1100s C.E. Neo-Confucianism (Zhu Xi interpretation) introduced to Japan (known in
Japan as Shushigaku)
1271-1368 C.E. Yuan Dynasty. Civil Service Examination system abolished at the
beginning of the dynasty. It was restored in in 1315 by Emporer Renzong.
1368-1644 C.E. Ming Dynasty. Civil Service Examination system thrived.
1392 C.E. Yangban (Confucian scholar class) thrives under the Joseon Dynasty of
1603 C.E. Japan Shogun Tokugawa leyasu establishes bureaucratic government
based on Neo-Confucianism principles.
1644-1905 C.E. Qing Dynasty. Civil Service Examination system thrived until
it was discontinued by the throne.
Spread of Growth
The Burning of the Books and Burying of the Scholars resulted in the destruction of
large numbers of books, and very probably some Confucian texts. Nonetheless,
Confucianism survived this suppression, some say because a scholar hid the texts in
the walls of his house.
After the Qin, the new Han Dynasty approved of Confucian doctrine and sponsored
Confucian scholars, eventually making Confucianism the official state philosophy
(see Emperor Wu of Han). Study of the Confucian classics became the basis of the
government examination system and the core of the educational curriculum.

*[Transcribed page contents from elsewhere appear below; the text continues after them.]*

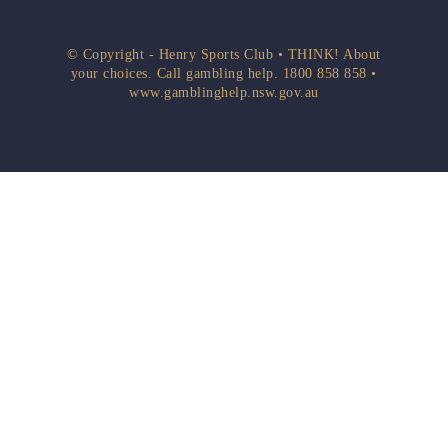
© Copyright - Henry Sports Club • THINK! About
your choices. Call gambling help.
1800 858 858
•
www.gamblinghelp.nsw.gov.au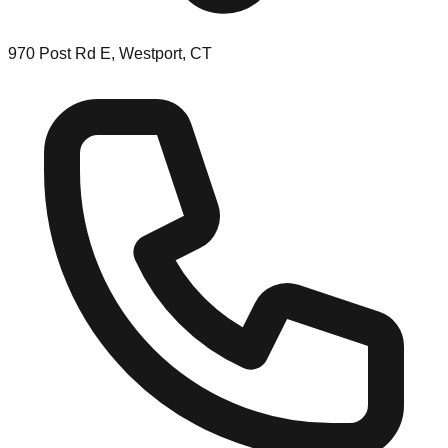
970 Post Rd E, Westport, CT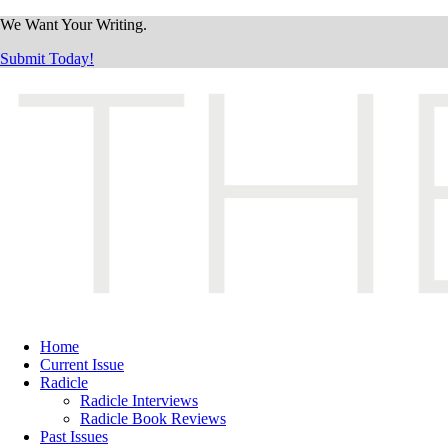
We Want Your Writing.
Submit Today!
Home
Current Issue
Radicle
Radicle Interviews
Radicle Book Reviews
Past Issues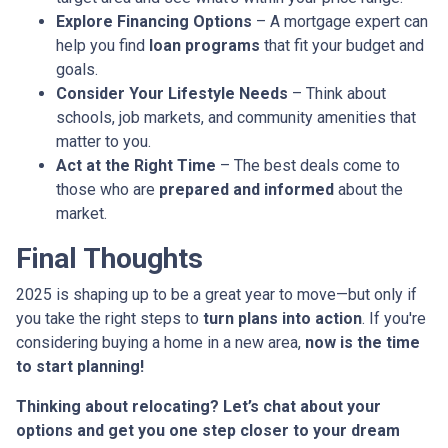
Explore Financing Options
– A mortgage expert can
help you find
loan programs
that fit your budget and
goals.
Consider Your Lifestyle Needs
– Think about
schools, job markets, and community amenities that
matter to you.
Act at the Right Time
– The best deals come to
those who are
prepared and informed
about the
market.
Final Thoughts
2025 is shaping up to be a great year to move—but only if
you take the right steps to
turn plans into action
. If you're
considering buying a home in a new area,
now is the time
to start planning!
Thinking about relocating? Let’s chat about your
options and get you one step closer to your dream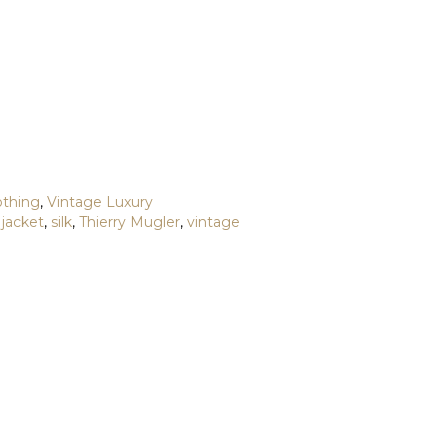
othing
,
Vintage Luxury
,
jacket
,
silk
,
Thierry Mugler
,
vintage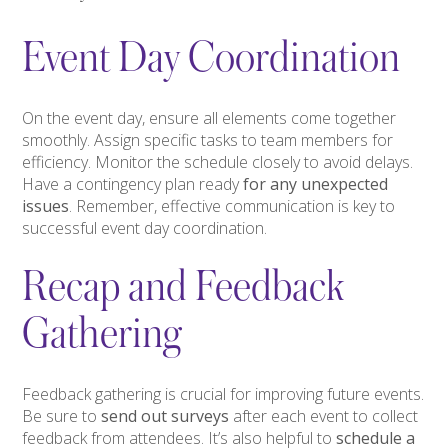
Event Day Coordination
On the event day, ensure all elements come together
smoothly. Assign specific tasks to team members for
efficiency. Monitor the schedule closely to avoid delays.
Have a contingency plan ready
for any unexpected
issues
. Remember, effective communication is key to
successful event day coordination.
Recap and Feedback
Gathering
Feedback gathering is crucial for improving future events.
Be sure to
send out surveys
after each event to collect
feedback from attendees. It’s also helpful to
schedule a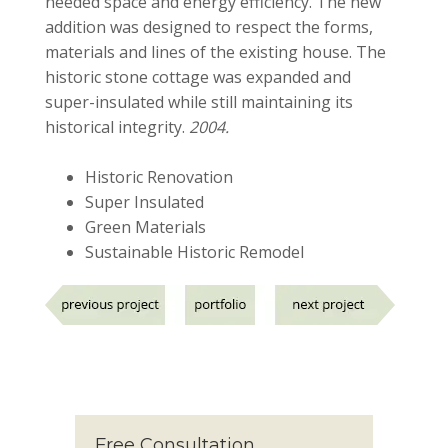
needed space and energy efficiency. The new
addition was designed to respect the forms,
materials and lines of the existing house. The
historic stone cottage was expanded and
super-insulated while still maintaining its
historical integrity.
2004.
Historic Renovation
Super Insulated
Green Materials
Sustainable Historic Remodel
Free Consultation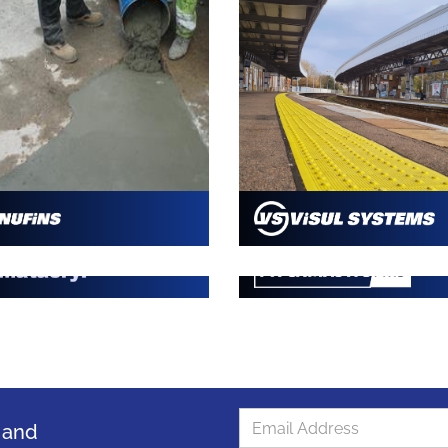
s and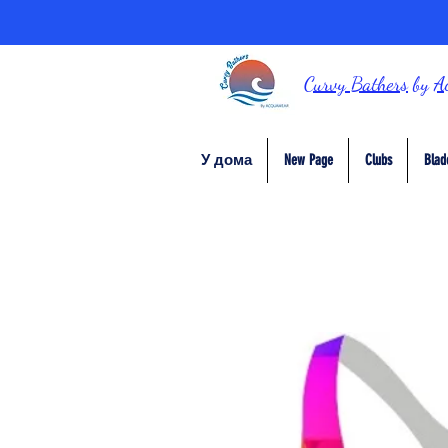
Curvy Bathers
by
A
У дома
New Page
Clubs
Blad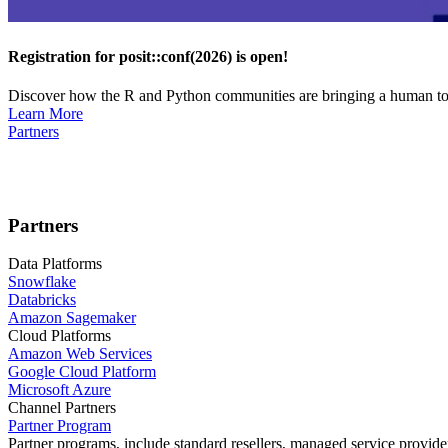
Registration for posit::conf(2026) is open!
Discover how the R and Python communities are bringing a human touc
Learn More
Partners
Partners
Data Platforms
Snowflake
Databricks
Amazon Sagemaker
Cloud Platforms
Amazon Web Services
Google Cloud Platform
Microsoft Azure
Channel Partners
Partner Program
Partner programs, include standard resellers, managed service provider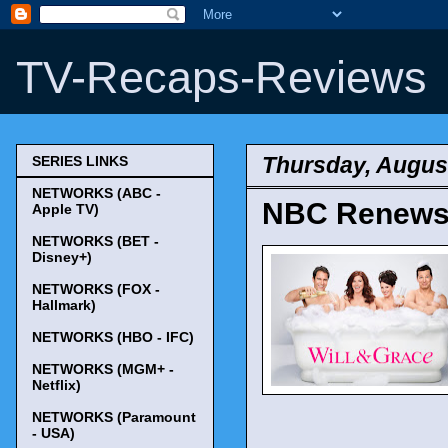
TV-Recaps-Reviews
Thursday, August
SERIES LINKS
NETWORKS (ABC -
NBC Renews '
Apple TV)
NETWORKS (BET -
Disney+)
NETWORKS (FOX -
Hallmark)
NETWORKS (HBO - IFC)
NETWORKS (MGM+ -
Netflix)
NETWORKS (Paramount
- USA)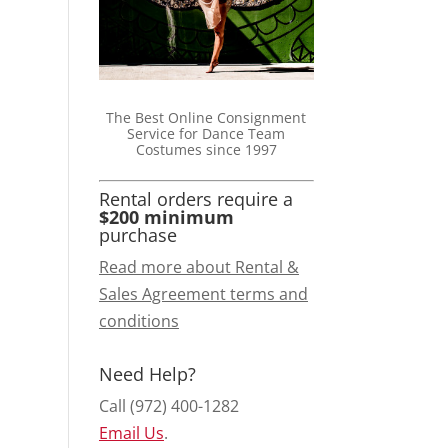
The Best Online Consignment
Service for Dance Team
Costumes since 1997
Rental orders require a
$200 minimum
purchase
Read more about Rental &
Sales Agreement terms and
conditions
Need Help?
Call (972) 400-1282
Email Us
.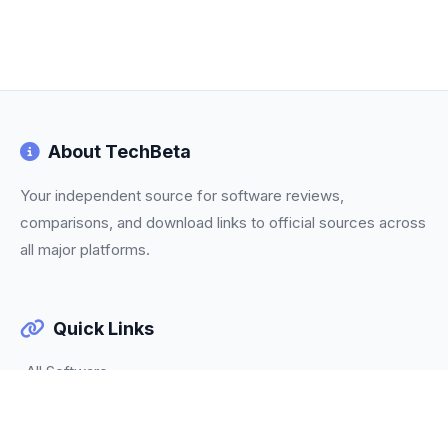
About TechBeta
Your independent source for software reviews,
comparisons, and download links to official sources across
all major platforms.
Quick Links
All Software
Categories
Trending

Temples of Confucius were established throughout the land to propagate the state
cult of Confucius. No serious attempt to replace Confucianism arose until the May
4th Movement in the 20th century, although there were Emperors who gave
increased favor to Daoism or Buddhism.
Beginning in the Tang Dynasty, but especially during the Song Dynasty, the NeoConfucians sought to bring renewed vigor to Confucianism. Zhu Xi, Wang Yangming
and the other Neo-Confucians gave Confucianism a more thorough system of
metaphysics and distilled a more clearly codified value structure from the ideas of
Confucius and his early disciples.

After its reformulation as Neo-Confucianism, both Korea and Japan adopted

Confucianism as their state philosophies. Korea during the Yi Dynasty has been
described as a "Confucian state."
In the 1960s, Confucianism was attacked during the Cultural Revolution in the
People's Republic of China. It was seen as the crux of the old feudal system and an
obstacle to China's modernization. It is, however, arguable that Confucianism
influenced Chinese society even during the Cultural Revolution, and its influence is
still strong in modern-day mainland China. Both interest in and debate about
Confucianism have surged.
In the modern world, there are many signs of Confucianism's influence. Many
sources, including the Baltimore Sun (U.S.), have called Singapore the modern
world's "only Confucian state." However, it is doubtful that Singapore is truly a
thoroughgoing Confucian state because Singapore is a multicultural society in which
only a portion of the society is committed specifically to Confucian ideals. The
actual influence of Confucianism on South Korea, however, is still very great. The
Asian values debate of the 1990s stems in large part from the question of the role of
Confucian social approaches in modern societies, especially economic development.
Modern movements such as New Confucianism seek to find new inspiration from the
thought system of Confucius and his followers.